ABOUT THIS TASK
Copy all lines containing the string "International" from the records below.

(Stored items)
———

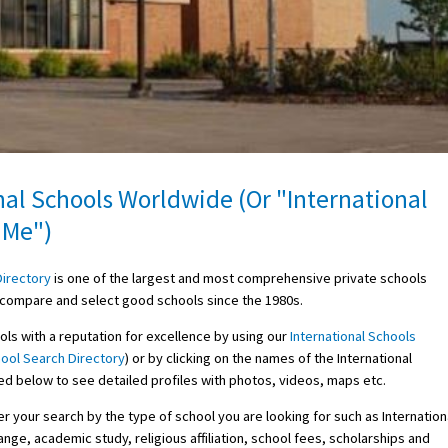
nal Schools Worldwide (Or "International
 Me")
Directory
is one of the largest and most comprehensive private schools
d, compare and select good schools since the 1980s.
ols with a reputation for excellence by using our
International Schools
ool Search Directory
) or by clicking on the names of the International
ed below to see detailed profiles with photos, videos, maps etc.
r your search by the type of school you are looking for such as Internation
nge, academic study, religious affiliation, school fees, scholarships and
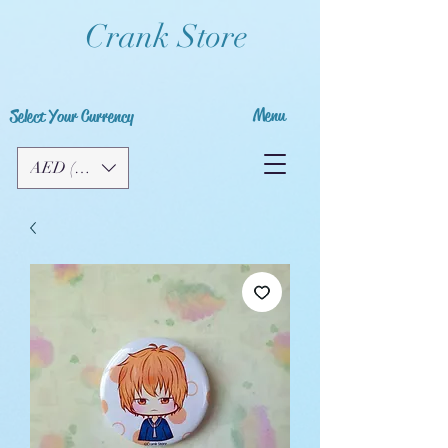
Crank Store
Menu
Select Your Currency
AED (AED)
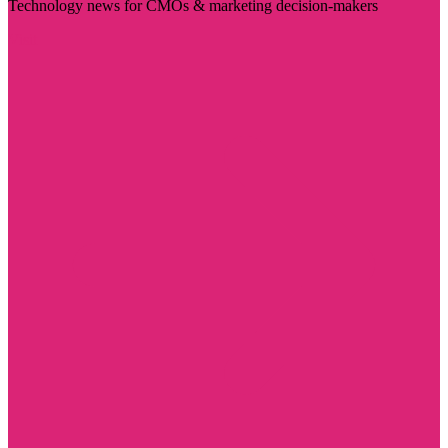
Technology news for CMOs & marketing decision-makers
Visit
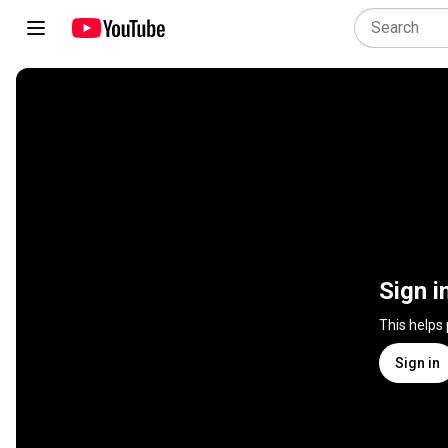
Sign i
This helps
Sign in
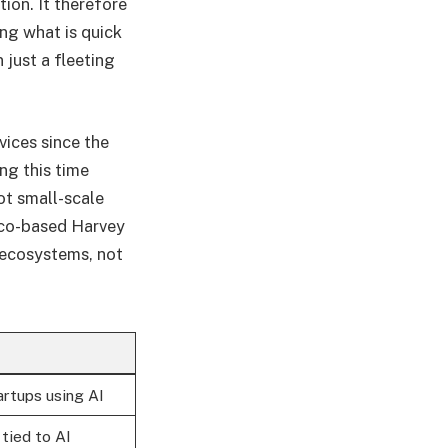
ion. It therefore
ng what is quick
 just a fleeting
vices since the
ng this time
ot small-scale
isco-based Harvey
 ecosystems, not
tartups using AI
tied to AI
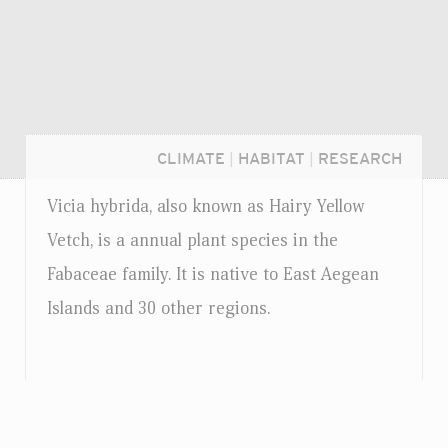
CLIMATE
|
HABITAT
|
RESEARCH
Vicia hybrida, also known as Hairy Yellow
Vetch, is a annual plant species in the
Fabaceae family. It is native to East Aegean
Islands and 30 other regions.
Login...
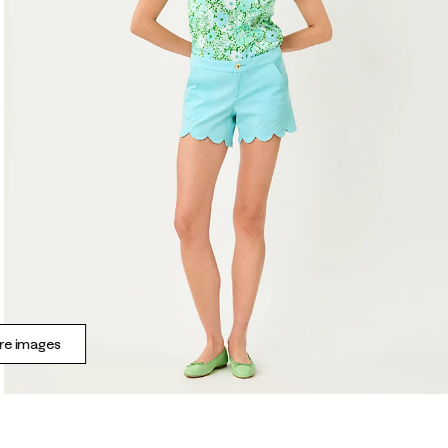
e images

———

EXERCISE RESPONSE
nal Schools Worldwide (Or "International
International Schools
) or by clicking on the names of the International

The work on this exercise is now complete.